Write out the following listing's lines from the one with "职教高考升本科 校企培养好工作" to the one with "寧、幾內亞比紹、阿聯酋3個國度初次派步", exactly, with both included and no others.

:: EXERCISE DATA ::
◆ ◆ ◆ ◆ ◆ ◆ ◆
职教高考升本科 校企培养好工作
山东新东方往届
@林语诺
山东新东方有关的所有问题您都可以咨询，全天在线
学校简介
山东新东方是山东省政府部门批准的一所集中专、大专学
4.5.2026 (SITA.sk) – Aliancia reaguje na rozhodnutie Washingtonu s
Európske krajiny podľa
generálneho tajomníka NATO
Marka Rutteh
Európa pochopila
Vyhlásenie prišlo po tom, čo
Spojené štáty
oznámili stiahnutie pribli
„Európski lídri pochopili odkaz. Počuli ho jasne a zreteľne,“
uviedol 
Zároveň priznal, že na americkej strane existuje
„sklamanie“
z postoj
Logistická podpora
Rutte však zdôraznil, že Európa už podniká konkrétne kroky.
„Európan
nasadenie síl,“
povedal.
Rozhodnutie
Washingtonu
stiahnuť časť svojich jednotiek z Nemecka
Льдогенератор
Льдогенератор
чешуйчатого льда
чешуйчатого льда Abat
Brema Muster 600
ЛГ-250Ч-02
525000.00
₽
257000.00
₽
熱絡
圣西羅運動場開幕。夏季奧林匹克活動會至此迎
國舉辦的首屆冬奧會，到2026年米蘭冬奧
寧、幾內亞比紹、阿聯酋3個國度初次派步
◆ ◆ ◆ ◆ ◆ ◆ ◆
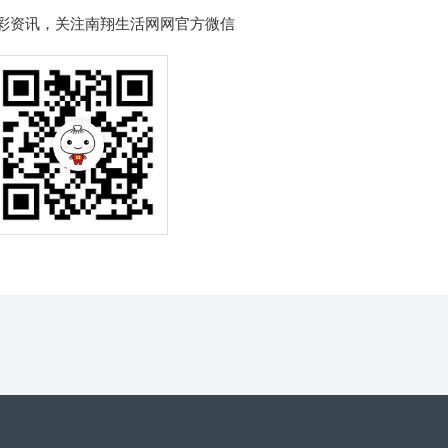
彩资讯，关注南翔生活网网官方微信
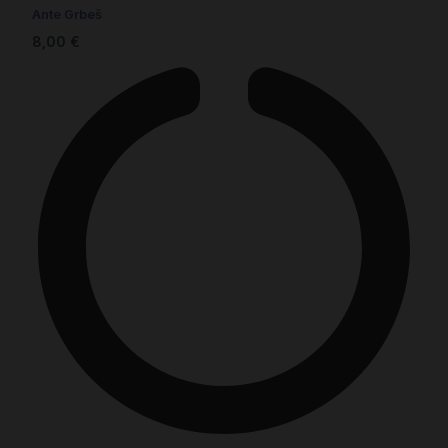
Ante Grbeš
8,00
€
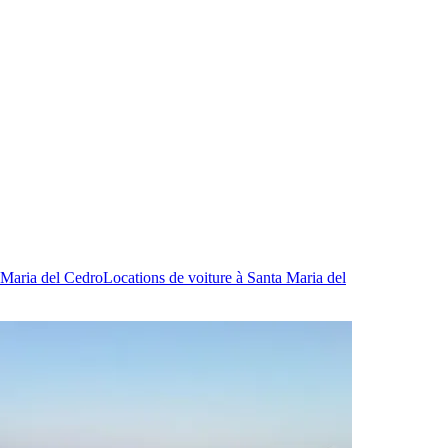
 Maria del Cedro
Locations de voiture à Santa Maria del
◆ ◆ ◆ ◆ ◆ ◆ ◆
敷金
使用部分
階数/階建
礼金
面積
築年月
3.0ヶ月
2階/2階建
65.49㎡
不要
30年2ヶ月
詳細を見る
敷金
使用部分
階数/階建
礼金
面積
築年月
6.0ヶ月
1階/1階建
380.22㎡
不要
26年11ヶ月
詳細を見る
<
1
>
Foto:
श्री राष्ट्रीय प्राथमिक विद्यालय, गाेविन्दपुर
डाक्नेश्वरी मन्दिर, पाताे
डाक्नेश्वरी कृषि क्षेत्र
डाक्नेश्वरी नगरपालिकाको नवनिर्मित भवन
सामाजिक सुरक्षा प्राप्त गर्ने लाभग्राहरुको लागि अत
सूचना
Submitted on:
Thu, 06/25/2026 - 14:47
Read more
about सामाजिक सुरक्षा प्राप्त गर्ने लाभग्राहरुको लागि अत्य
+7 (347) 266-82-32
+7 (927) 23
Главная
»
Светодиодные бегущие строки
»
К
◆ ◆ ◆ ◆ ◆ ◆ ◆
:: RESPONSE FOR THIS EXERCISE ::
职教高考升本科 校企培养好工作
山东新东方往届
@林语诺
山东新东方有关的所有问题您都可以咨询，全天在线
学校简介
山东新东方是山东省政府部门批准的一所集中专、大专学
4.5.2026 (SITA.sk) – Aliancia reaguje na rozhodnutie Washingtonu s
Európske krajiny podľa
generálneho tajomníka NATO
Marka Rutteh
Európa pochopila
Vyhlásenie prišlo po tom, čo
Spojené štáty
oznámili stiahnutie pribli
„Európski lídri pochopili odkaz. Počuli ho jasne a zreteľne,“
uviedol 
Zároveň priznal, že na americkej strane existuje
„sklamanie“
z postoj
Logistická podpora
Rutte však zdôraznil, že Európa už podniká konkrétne kroky.
„Európan
nasadenie síl,“
povedal.
Rozhodnutie
Washingtonu
stiahnuť časť svojich jednotiek z Nemecka
Льдогенератор
Льдогенератор
чешуйчатого льда
чешуйчатого льда Abat
Brema Muster 600
ЛГ-250Ч-02
525000.00
₽
257000.00
₽
熱絡
圣西羅運動場開幕。夏季奧林匹克活動會至此迎
國舉辦的首屆冬奧會，到2026年米蘭冬奧
寧、幾內亞比紹、阿聯酋3個國度初次派步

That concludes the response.